For members of the LGBTQ2S community, stigma and broader social marginalization can conspire to create a dual sense of resignation and fear. Studies show that lesbian and bisexual women are at an elevated risk for domestic violence, and yet domestic violence charges are less likely to be made when same-sex partners are involved. “The rejection or lack of resources, particularly for trans folks, from both family and institutions, are big barriers to people asking for help,” says Alex St. John, a therapist for the United Way-funded David Kelley Services LGBTQ+ Counselling program, at Family Service Toronto.

If you’re rejected or estranged from a support network, and there are so few places you can turn to for acceptance or help, then it can be extremely challenging to wrench yourself from a relationship where you once felt like you fit—even if the dream of a healthy partnership is long over. “People constantly tell us that this is the first time they’ve felt like they have a family, so how do you break that up?” says St. John.

A brutal choice: domestic violence or homelessness?
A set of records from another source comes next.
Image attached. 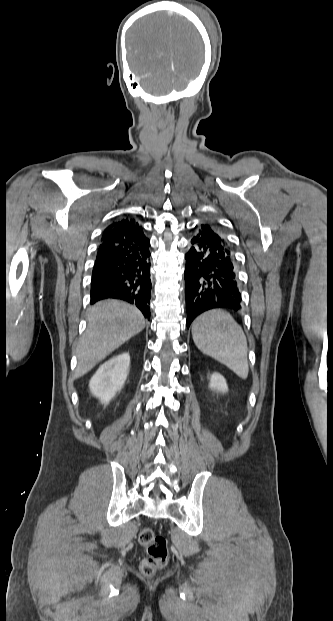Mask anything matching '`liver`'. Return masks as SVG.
Here are the masks:
<instances>
[{
	"label": "liver",
	"mask_w": 333,
	"mask_h": 621,
	"mask_svg": "<svg viewBox=\"0 0 333 621\" xmlns=\"http://www.w3.org/2000/svg\"><path fill=\"white\" fill-rule=\"evenodd\" d=\"M87 320V330L76 348V377L85 375L145 328L142 313L135 306L117 300L97 302L89 310Z\"/></svg>",
	"instance_id": "liver-1"
}]
</instances>
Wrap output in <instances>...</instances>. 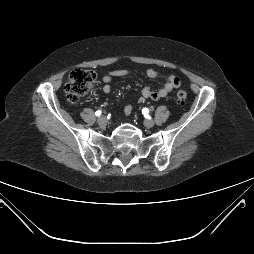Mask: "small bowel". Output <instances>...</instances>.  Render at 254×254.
I'll use <instances>...</instances> for the list:
<instances>
[{"label":"small bowel","mask_w":254,"mask_h":254,"mask_svg":"<svg viewBox=\"0 0 254 254\" xmlns=\"http://www.w3.org/2000/svg\"><path fill=\"white\" fill-rule=\"evenodd\" d=\"M130 73L127 69H116L102 77V91L104 93H109L111 91V82L113 78H121ZM146 75L148 78L154 79L158 77V72L155 69L149 68L146 70ZM181 84V80L177 75H169L166 83L158 90H153L149 86H144L141 90V94L138 98V102L142 103L146 99H151L158 101L162 98L168 96L173 90L177 89ZM132 111V106L127 104L124 108V113L129 115Z\"/></svg>","instance_id":"1"}]
</instances>
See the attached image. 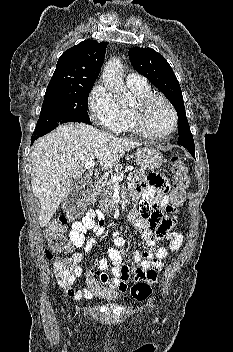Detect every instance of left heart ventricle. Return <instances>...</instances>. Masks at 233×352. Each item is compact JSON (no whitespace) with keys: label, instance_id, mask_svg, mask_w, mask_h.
<instances>
[{"label":"left heart ventricle","instance_id":"b2bd125f","mask_svg":"<svg viewBox=\"0 0 233 352\" xmlns=\"http://www.w3.org/2000/svg\"><path fill=\"white\" fill-rule=\"evenodd\" d=\"M145 123L151 132H166L173 123L171 111L162 101H154L146 111Z\"/></svg>","mask_w":233,"mask_h":352}]
</instances>
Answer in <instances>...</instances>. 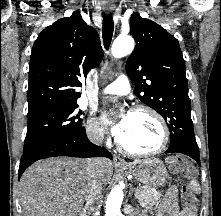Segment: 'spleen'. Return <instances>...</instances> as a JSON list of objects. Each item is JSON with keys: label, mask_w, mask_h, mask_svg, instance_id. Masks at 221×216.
Segmentation results:
<instances>
[{"label": "spleen", "mask_w": 221, "mask_h": 216, "mask_svg": "<svg viewBox=\"0 0 221 216\" xmlns=\"http://www.w3.org/2000/svg\"><path fill=\"white\" fill-rule=\"evenodd\" d=\"M191 185L193 186V189H194L195 191H198V189H199V184L197 183L196 180H192V181H191Z\"/></svg>", "instance_id": "spleen-1"}]
</instances>
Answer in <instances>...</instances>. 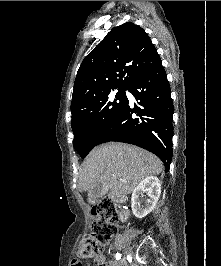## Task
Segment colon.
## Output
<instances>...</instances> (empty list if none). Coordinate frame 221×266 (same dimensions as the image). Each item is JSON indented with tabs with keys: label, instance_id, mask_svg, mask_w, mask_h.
<instances>
[{
	"label": "colon",
	"instance_id": "colon-1",
	"mask_svg": "<svg viewBox=\"0 0 221 266\" xmlns=\"http://www.w3.org/2000/svg\"><path fill=\"white\" fill-rule=\"evenodd\" d=\"M94 220L91 231L80 241L78 256L80 258H96L117 232V208L111 199H104L93 207Z\"/></svg>",
	"mask_w": 221,
	"mask_h": 266
}]
</instances>
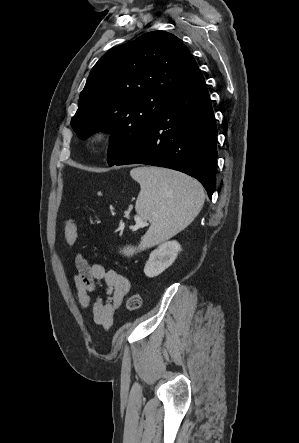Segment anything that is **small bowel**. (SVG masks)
Segmentation results:
<instances>
[{
	"mask_svg": "<svg viewBox=\"0 0 299 443\" xmlns=\"http://www.w3.org/2000/svg\"><path fill=\"white\" fill-rule=\"evenodd\" d=\"M74 281L77 297L84 309H91L92 318L98 325L109 329L117 309L130 290L129 280L115 269H105L101 263H90L83 255L75 257ZM106 288L107 298L97 297L91 302L90 295Z\"/></svg>",
	"mask_w": 299,
	"mask_h": 443,
	"instance_id": "c3829d8e",
	"label": "small bowel"
}]
</instances>
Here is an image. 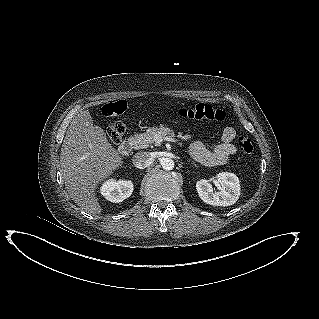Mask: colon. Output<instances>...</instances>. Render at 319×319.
<instances>
[{
	"label": "colon",
	"instance_id": "colon-1",
	"mask_svg": "<svg viewBox=\"0 0 319 319\" xmlns=\"http://www.w3.org/2000/svg\"><path fill=\"white\" fill-rule=\"evenodd\" d=\"M127 109L125 100H118L107 103L102 107V113L109 118H117L121 116ZM177 115L189 120H208L215 122H224L228 118V114L207 103H197L186 107L179 108ZM125 132V125L122 121H114L107 128V136L112 144H117ZM239 148L245 154H251L254 150L253 143L249 137L240 136L237 140Z\"/></svg>",
	"mask_w": 319,
	"mask_h": 319
}]
</instances>
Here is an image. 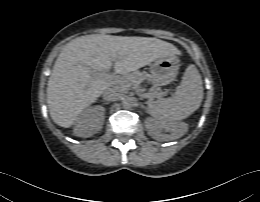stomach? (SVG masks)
I'll list each match as a JSON object with an SVG mask.
<instances>
[{"instance_id":"stomach-1","label":"stomach","mask_w":260,"mask_h":202,"mask_svg":"<svg viewBox=\"0 0 260 202\" xmlns=\"http://www.w3.org/2000/svg\"><path fill=\"white\" fill-rule=\"evenodd\" d=\"M178 73L177 58L172 55H164L157 58L151 65V81L154 89L173 81Z\"/></svg>"}]
</instances>
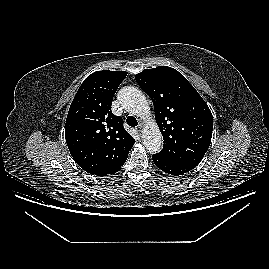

Planning to leave an abusive partner can require an enormous amount of time and energy—particularly for individuals who are worn down, estranged from friends and family, and accustomed to having someone else exercise control over every aspect of life, from what clothing to wear to how much money they can access. In cities like Toronto and Vancouver, in particular, the cost of living independently can be prohibitively expensive. “The housing crisis is cited over and over by almost every woman as the reason she can’t leave,” says Tate. “She’s making the choice between staying in violence or being homeless.”

Graphic image of woman driving with kids in back

Planning to leave an abuser

No matter how clear it may be to an outsider that a person needs to leave an abuser, Tate notes that it’s important not to push. Instead, focus on harm-reduction strategies and safety planning tailored to individual circumstances. “For some women, it might be packing up some belongings and leaving them at a friend’s house or it might be finding a drop-in program or stashing some money away,” says Tate. “It’s about looking at the potential supports you have and how you can tap into them, especially if a situation escalates.”

Several months before Rollins left her partner for good, she started a password-protected note on her phone, where she kept a daily log of the abusive things he said and did. “I made excuses for him all of the time—he’s just tired or stressed out, he doesn’t mean it,” she says. But there, in clear and undeniable text, was a pattern of abuse she found harder and harder to wish away. After planning her departure for months, a sudden burst of violence finally pushed her to end her marriage.

Life after intimate partner violence

Today, seven years after leaving, Rollins describes her life as “amazing.” She moved to B.C. and bought a little house right near the ocean—a place where she and her daughters feel safe. But leaving also required a reorientation that extended far beyond material changes. “It took some time to feel okay after because it does such a big number on you,” she says. “It took a lot of soul searching and therapy to figure out who I was without him and his control.”